05 sep 2008 . Actualizado a las 11:01 h.Cuando se visita Cuba por primera vez, una de las cuestiones que más llama la atención es ver circular vehículos más propios de un museo que del siglo XXI. «Es un Chevrolet con motor Mercedes», es una de las frases más habituales que se pueden escuchar y que resume el secreto de los isleños: su ingenio para customizar piezas de unos y otros modelos para conjugarlas en un mismo vehículo.
Algo similar, al parecer, está ocurriendo desde hace meses en la Comisaría de Pontevedra. El Sindicato Unificado de Policía, a través de su portavoz local Marcos Castro, denunció que desde abril no hay cuartos ni para reparaciones ni para repuestos de los coches que la policía tiene en propiedad.
De este modo, si uno de estos vehículos patrulla se ve abocado a dejar de prestar servicio en la calle, en ocasiones se emplean las piezas que se encuentren en buen estado para reponer las defectuosas de un segundo automóvil. «Así están las cosas», lamentó el dirigente sindical.
No ocurre lo mismo con la parte del parque móvil adquirido mediante renting. En estos casos, las reparaciones y repuestos corren a cargo de la casa proveedora de los vehículos.
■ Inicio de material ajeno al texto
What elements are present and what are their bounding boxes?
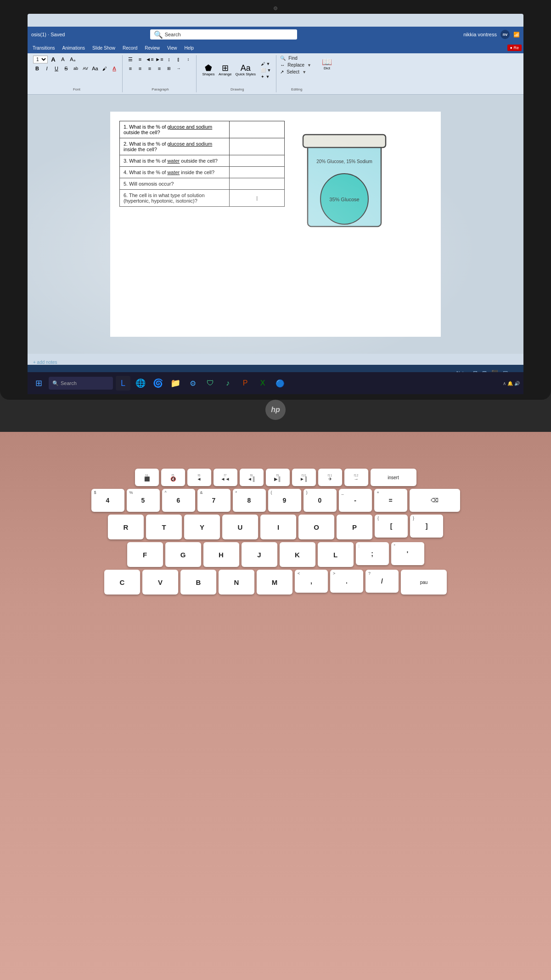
answer-5[interactable] (230, 178, 285, 190)
key-f8[interactable]: f8◄║ (240, 469, 264, 486)
taskbar-powerpoint-icon[interactable]: P (238, 376, 253, 391)
key-equals[interactable]: += (374, 489, 407, 512)
key-minus[interactable]: _- (339, 489, 372, 512)
menu-slideshow[interactable]: Slide Show (89, 45, 118, 51)
answer-2[interactable] (230, 138, 285, 155)
font-grow-btn[interactable]: A (49, 55, 57, 63)
answer-6[interactable]: | (230, 190, 285, 207)
bullets-btn[interactable]: ☰ (126, 55, 135, 63)
font-size-select[interactable]: 16 (33, 56, 48, 63)
key-9[interactable]: (9 (268, 489, 301, 512)
key-u[interactable]: U (222, 515, 258, 539)
indent-less-btn[interactable]: ◄≡ (146, 55, 154, 63)
slide-area[interactable]: 1. What is the % of glucose and sodium o… (28, 95, 523, 354)
answer-3[interactable] (230, 155, 285, 167)
key-f[interactable]: F (127, 542, 163, 567)
key-f5[interactable]: f5🔇 (161, 469, 185, 486)
font-shrink-btn[interactable]: A (59, 55, 67, 63)
key-semicolon[interactable]: :; (356, 542, 389, 565)
bold-btn[interactable]: B (33, 64, 41, 73)
taskbar-music-icon[interactable]: ♪ (220, 376, 235, 391)
key-8[interactable]: *8 (233, 489, 266, 512)
justify-btn[interactable]: ≡ (155, 64, 163, 73)
key-g[interactable]: G (165, 542, 201, 567)
find-btn[interactable]: Find (287, 55, 298, 61)
key-insert[interactable]: insert (371, 469, 416, 486)
menu-review[interactable]: Review (141, 45, 163, 51)
key-k[interactable]: K (280, 542, 315, 567)
key-period[interactable]: >. (330, 570, 363, 593)
taskbar-settings-icon[interactable]: ⚙ (186, 376, 200, 391)
key-slash[interactable]: ?/ (365, 570, 399, 593)
font-clear-btn[interactable]: Aₐ (68, 55, 77, 63)
key-t[interactable]: T (146, 515, 182, 539)
key-5[interactable]: %5 (127, 489, 160, 512)
shape-outline-btn[interactable]: ⬜ ▼ (259, 68, 272, 73)
numbering-btn[interactable]: ≡ (136, 55, 144, 63)
shapes-btn[interactable]: ⬟ Shapes (200, 63, 217, 77)
taskbar-folder-icon[interactable]: 📁 (168, 376, 183, 391)
key-4[interactable]: $4 (91, 489, 124, 512)
taskbar-edge-icon[interactable]: 🌀 (151, 376, 165, 391)
convert-btn[interactable]: → (174, 64, 183, 73)
font-color2-btn[interactable]: A (110, 64, 118, 73)
line-spacing-btn[interactable]: ↕ (184, 55, 192, 63)
menu-help[interactable]: Help (181, 45, 197, 51)
taskbar-search[interactable]: 🔍 Search (49, 377, 113, 390)
taskbar-app1-icon[interactable]: 🛡 (203, 376, 218, 391)
avatar[interactable]: nv (500, 30, 510, 39)
key-c[interactable]: C (104, 570, 140, 595)
key-n[interactable]: N (219, 570, 254, 595)
key-l[interactable]: L (318, 542, 354, 567)
key-m[interactable]: M (257, 570, 292, 595)
text-direction-btn[interactable]: ↕ (165, 55, 173, 63)
menu-view[interactable]: View (164, 45, 180, 51)
shape-fill-btn[interactable]: 🖌 ▼ (259, 61, 272, 67)
key-j[interactable]: J (242, 542, 277, 567)
taskbar-file-icon[interactable]: L (116, 376, 130, 391)
key-7[interactable]: &7 (197, 489, 231, 512)
key-6[interactable]: ^6 (162, 489, 195, 512)
key-bracket-open[interactable]: {[ (375, 515, 408, 538)
key-f4[interactable]: f4⬛ (135, 469, 159, 486)
menu-animations[interactable]: Animations (59, 45, 88, 51)
key-f7[interactable]: f7◄◄ (214, 469, 237, 486)
taskbar-chrome-icon[interactable]: 🔵 (273, 376, 287, 391)
key-pause[interactable]: pau (401, 570, 447, 595)
align-center-btn[interactable]: ≡ (136, 64, 144, 73)
dict-btn[interactable]: 📖 Dict (319, 57, 335, 71)
record-button[interactable]: ● Re (507, 45, 522, 51)
key-f10[interactable]: f10►║ (292, 469, 316, 486)
key-o[interactable]: O (298, 515, 334, 539)
align-left-btn[interactable]: ≡ (126, 64, 135, 73)
taskbar-browser-icon[interactable]: 🌐 (133, 376, 148, 391)
key-p[interactable]: P (337, 515, 372, 539)
strikethrough-btn[interactable]: S (62, 64, 70, 73)
answer-1[interactable] (230, 121, 285, 138)
add-notes-label[interactable]: + add notes (33, 360, 57, 365)
replace-btn[interactable]: Replace (286, 62, 306, 68)
menu-record[interactable]: Record (119, 45, 141, 51)
answer-4[interactable] (230, 167, 285, 178)
key-f9[interactable]: f9▶║ (266, 469, 290, 486)
key-i[interactable]: I (260, 515, 296, 539)
key-h[interactable]: H (203, 542, 239, 567)
taskbar-excel-icon[interactable]: X (255, 376, 270, 391)
key-0[interactable]: )0 (304, 489, 337, 512)
highlight-btn[interactable]: 🖌 (101, 64, 109, 73)
key-f11[interactable]: f11✈ (318, 469, 342, 486)
key-v[interactable]: V (142, 570, 178, 595)
underline-btn[interactable]: U (52, 64, 61, 73)
search-box[interactable]: 🔍 Search (150, 29, 297, 40)
key-backspace[interactable]: ⌫ (410, 489, 460, 512)
key-b[interactable]: B (180, 570, 216, 595)
system-tray[interactable]: ∧ 🔔 🔊 (503, 381, 520, 386)
key-r[interactable]: R (108, 515, 144, 539)
align-right-btn[interactable]: ≡ (146, 64, 154, 73)
font-family-btn[interactable]: AV (81, 64, 90, 73)
select-btn[interactable]: Select (285, 69, 301, 75)
subscript-btn[interactable]: ab (72, 64, 80, 73)
windows-start-btn[interactable]: ⊞ (31, 376, 46, 391)
quick-styles-btn[interactable]: Aa Quick Styles (233, 63, 257, 77)
key-y[interactable]: Y (184, 515, 220, 539)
Desde el SUP se incide en que los recortes económicos no solo se circunscriben a la flota de vehículos, sino que, presumiblemente, también se ha pedido contención a la hora de gastar papel y material de oficina. Mientras que en cuestiones de vestuario la cosa también anda fina: «Hay que arreglarse con lo que tienes e, incluso, te ves obligado a comprar con tu propio dinero parte del uniforme».